Dante's Francesca lines have been infinitely translated. Longfellow is conscientious; Byron chafes to be freed of the original Italian, and his lines are irksome; Rossetti sees and feels, but he is laboured. Dante, infinitely translated, remains supreme.

The poems on this ideal love legend are of infinite variety. Tassoni describes Paolo, the warrior, consumed with ravishing love, "shrunk with misery;" he fails to reach the youthful passion, and is as mediaevally chivalric as is Chaucer in "The Knightes Tale" of Palamon and Arcite. Leigh Hunt resorts to stilted narrative and description.

Byron once thought to write a drama on this subject; had he done so, Silvio Pellico might have had a formidable rival. More or less, all the playwrights have gone to Italian history, and the more exact they became, the more gross the situation. F. Marion Crawford fell on this rock of accuracy, when he wrote his Francesca play for Mme. Sarah Bernhardt.

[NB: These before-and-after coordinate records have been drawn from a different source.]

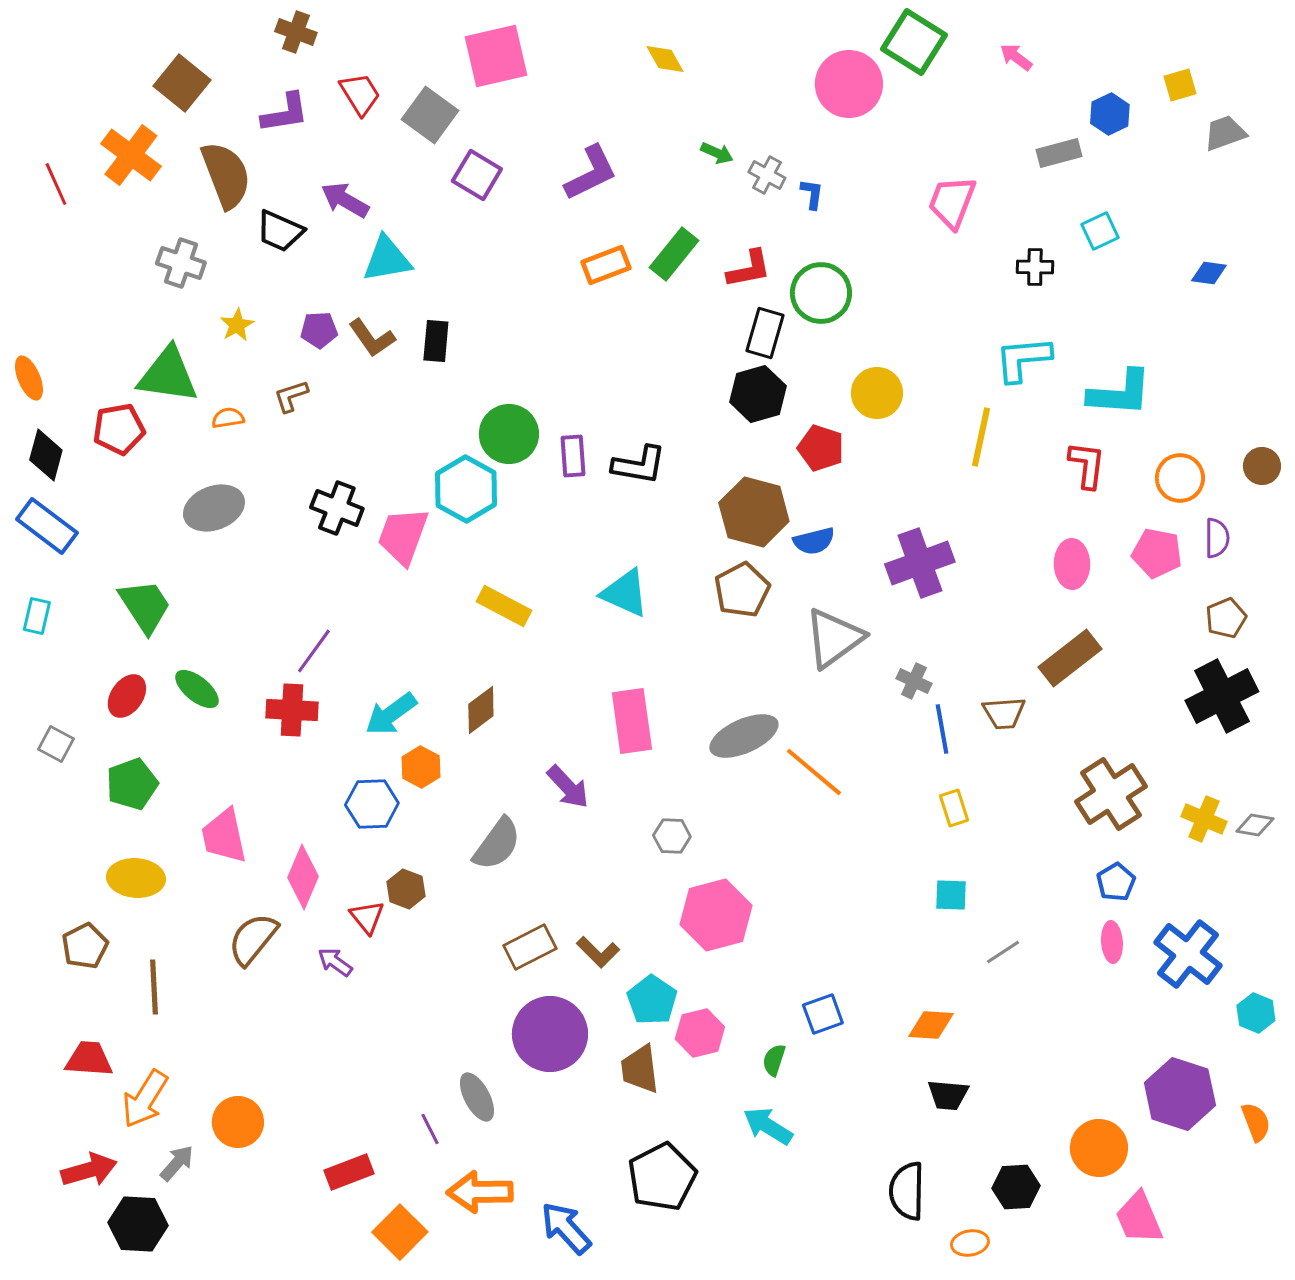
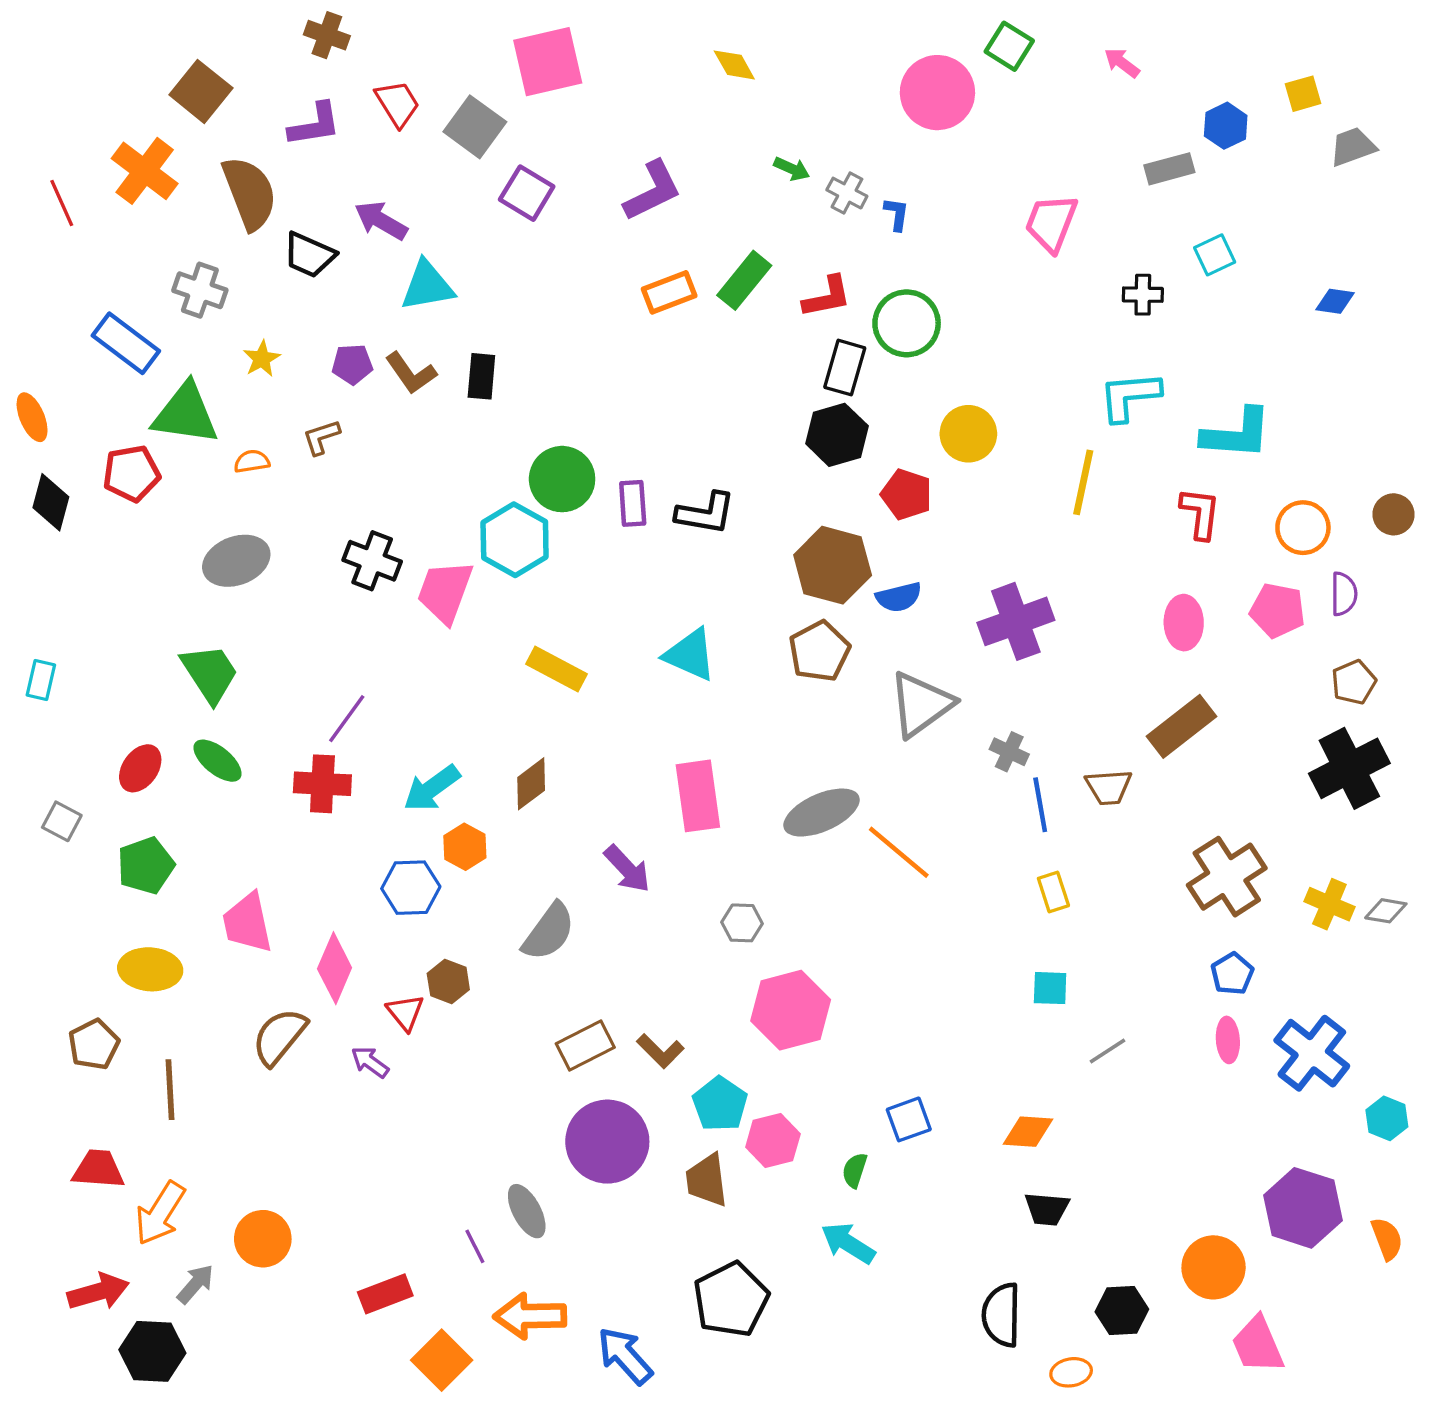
green square: (914, 42) -> (1009, 46), size x0.7
blue rectangle: (47, 526) -> (126, 343), moved
green trapezoid: (145, 606) -> (210, 673), moved

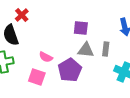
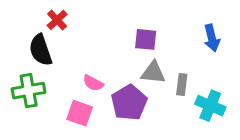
gray rectangle: (106, 49) -> (182, 85), moved

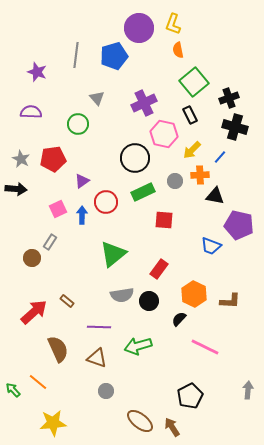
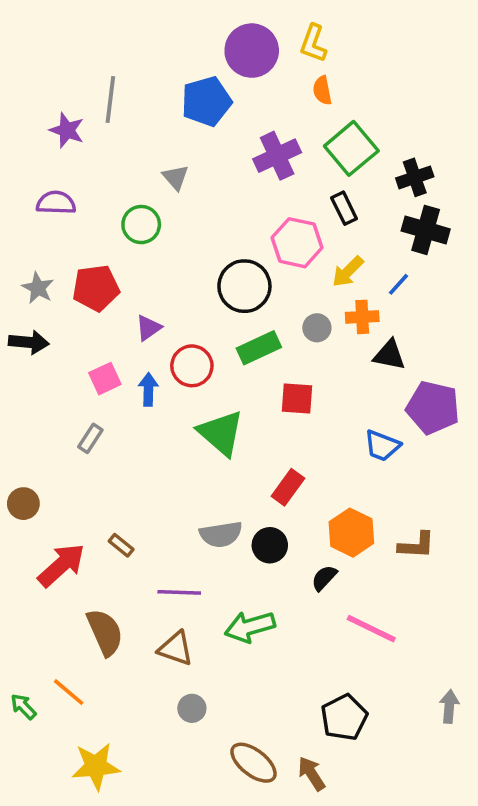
gray line: (76, 55) -> (110, 99), moved
purple cross: (144, 103) -> (277, 156), moved
green triangle: (113, 254) -> (221, 433), moved, turned -40
brown circle: (32, 258) -> (23, 504), moved

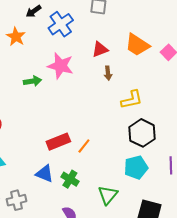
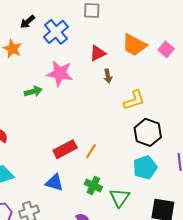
green cross: (70, 179) -> (93, 186), moved

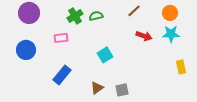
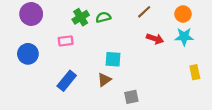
cyan square: (105, 55) -> (113, 59), turned 35
brown triangle: (97, 88) -> (104, 80), moved

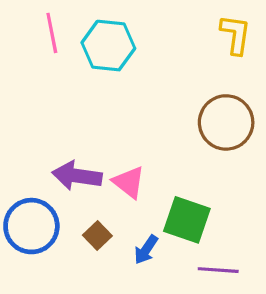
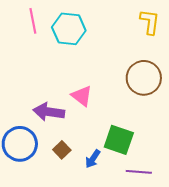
pink triangle: (129, 182) -> (82, 96), moved

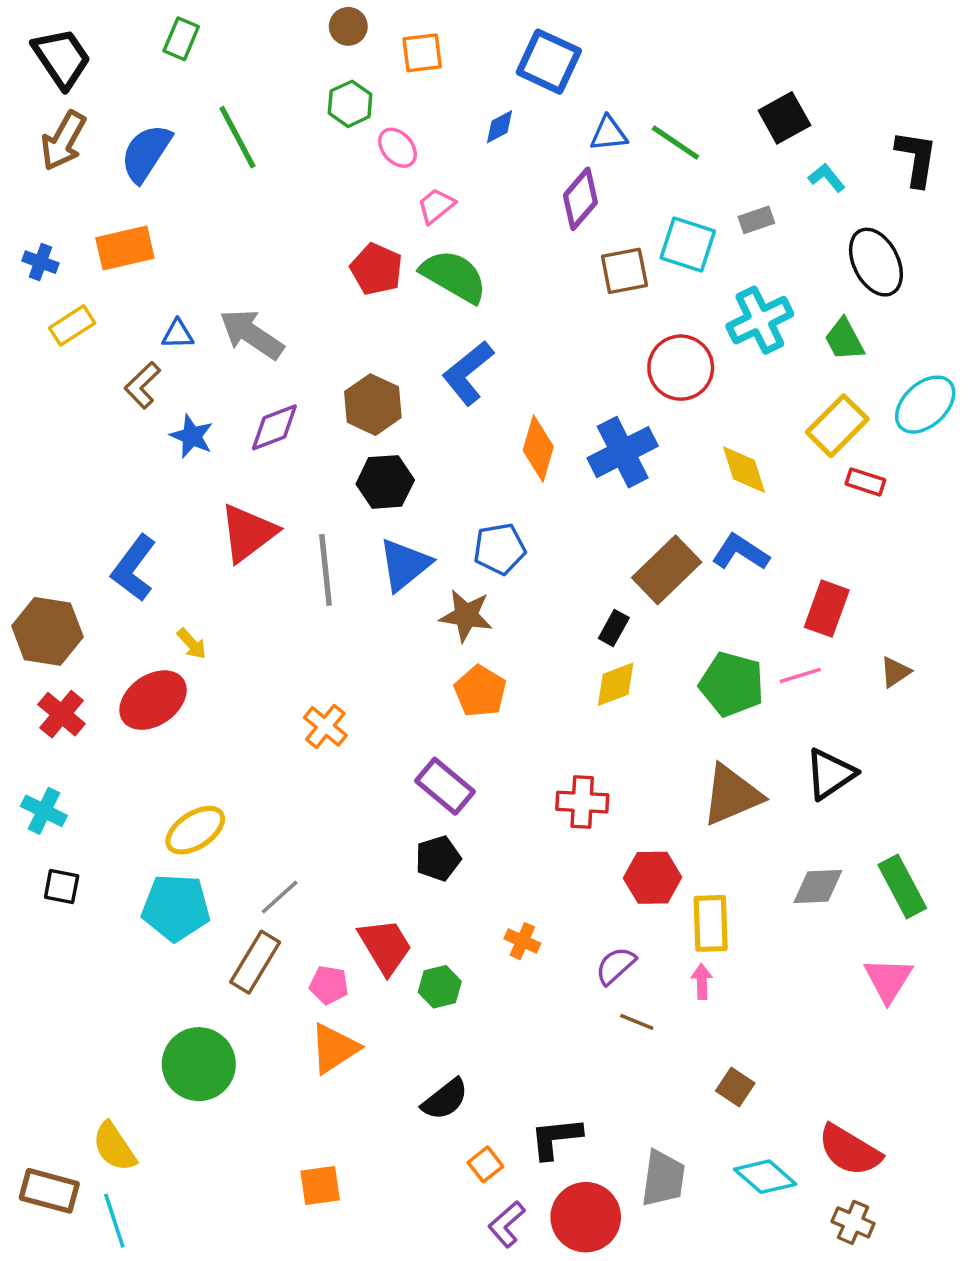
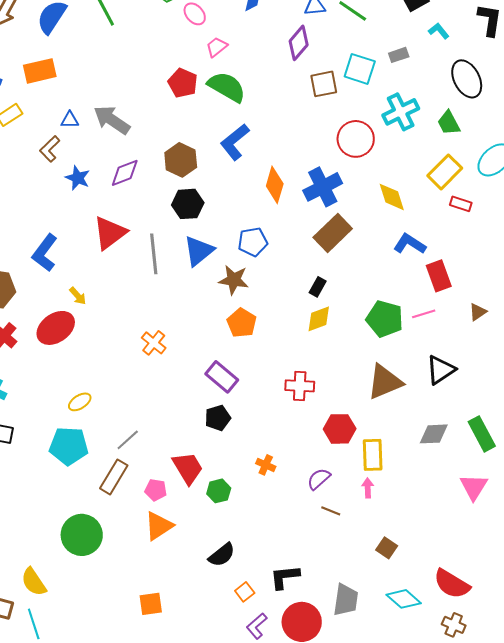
blue L-shape: (741, 552) -> (410, 244), moved
brown rectangle: (667, 570) -> (333, 233), moved
red rectangle: (827, 609) -> (439, 276), turned -40
yellow ellipse: (195, 830) -> (80, 402), size x0.7

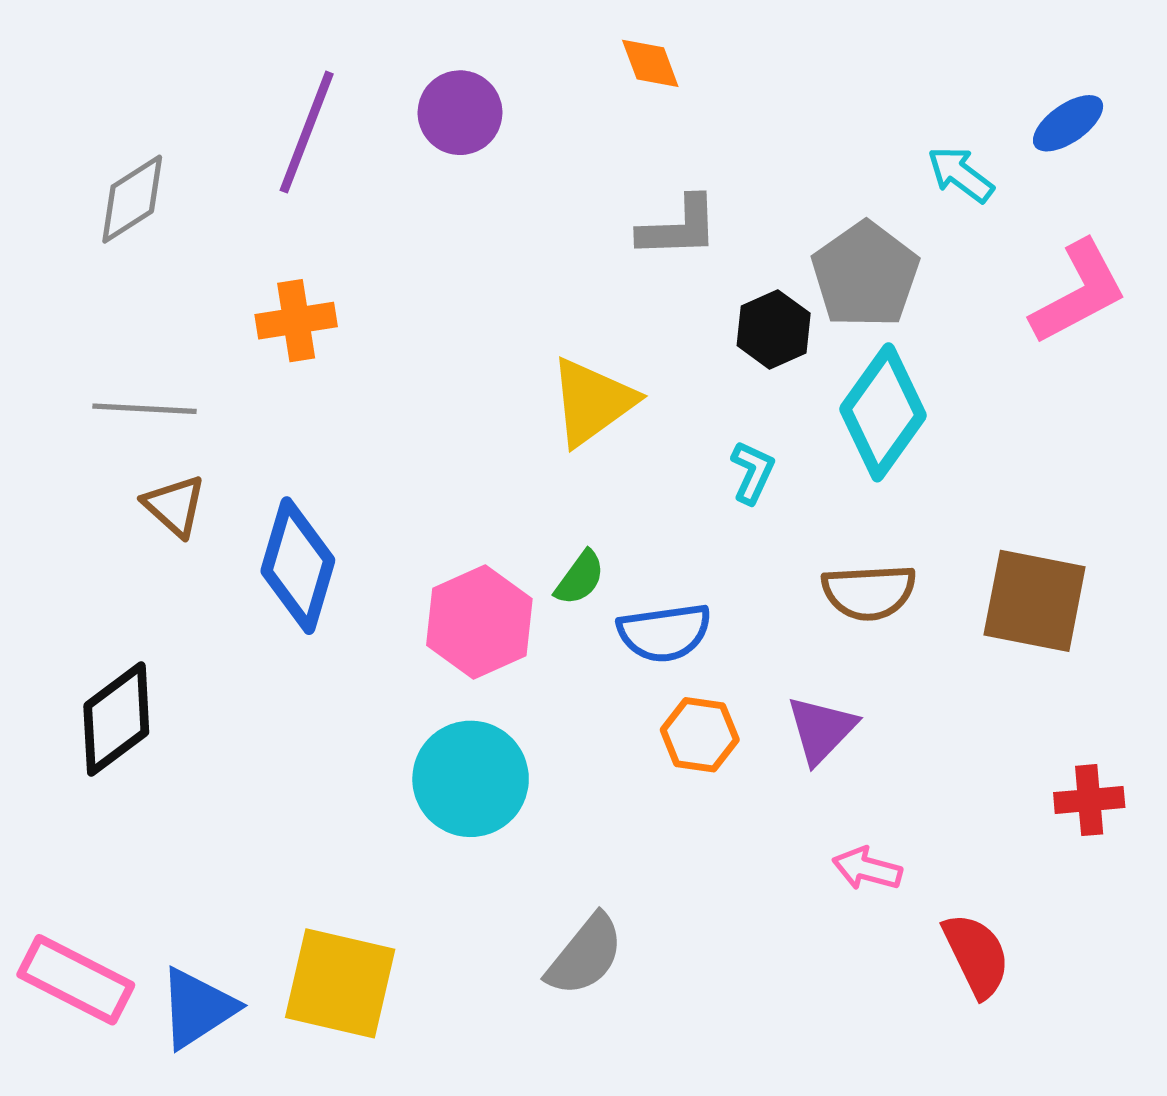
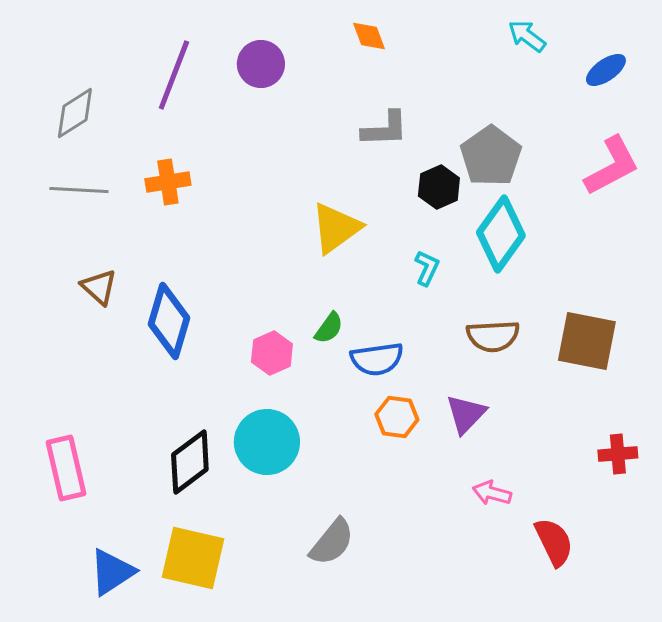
cyan arrow: (961, 174) -> (527, 36), moved
gray line: (145, 409) -> (79, 190), moved
pink hexagon: (479, 622) -> (272, 353), size x0.7
black diamond: (116, 719) -> (190, 462), moved
pink rectangle: (76, 980) -> (66, 468), moved, turned 50

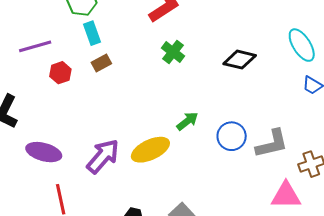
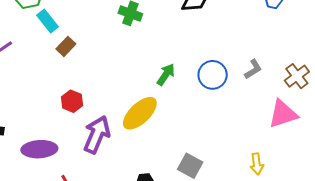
red hexagon: (60, 73) -> (72, 101), moved
gray L-shape: (272, 144) -> (253, 69), size x0.6

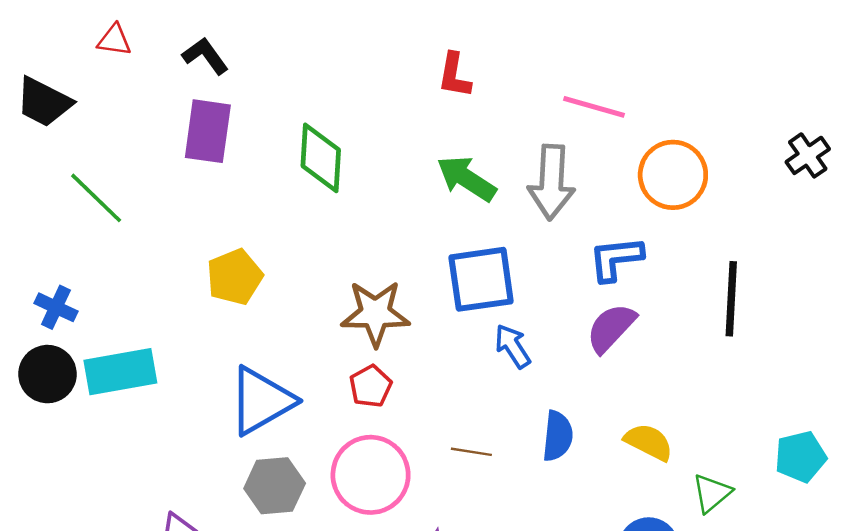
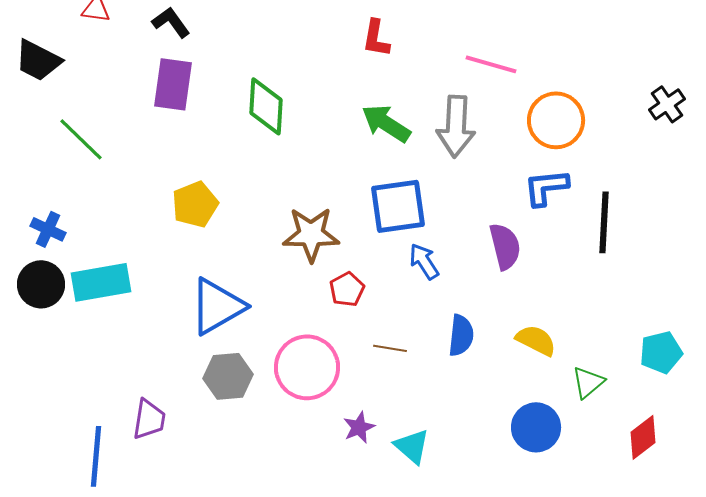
blue L-shape: (616, 259) -> (546, 187), moved
purple semicircle: (611, 328) -> (505, 246), turned 123
red pentagon: (371, 386) -> (347, 289), moved

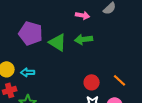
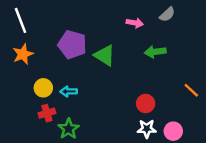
green arrow: (84, 39) -> (155, 52), moved
orange line: (120, 80) -> (191, 90), moved

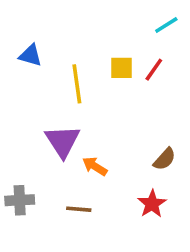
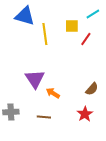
blue triangle: (30, 55) -> (25, 16), moved, size x1.5
yellow square: (122, 68) -> (72, 26), moved
yellow line: (77, 84) -> (45, 34), moved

Phillips as a dramatist has the fault of being diffuse; Boker's style is prosaically plain. Were it not for over-elaboration, D'Annunzio's play might supplant all others because of its spirit. Could we take from Phillips his simplicity, from D'Annunzio his Italian intensity, and from Boker his proportion, and could we add these to Crawford's realization of situation, toned away from his melodramatic tendencies, an ideal drama on "Francesca da Rimini" might be constructed.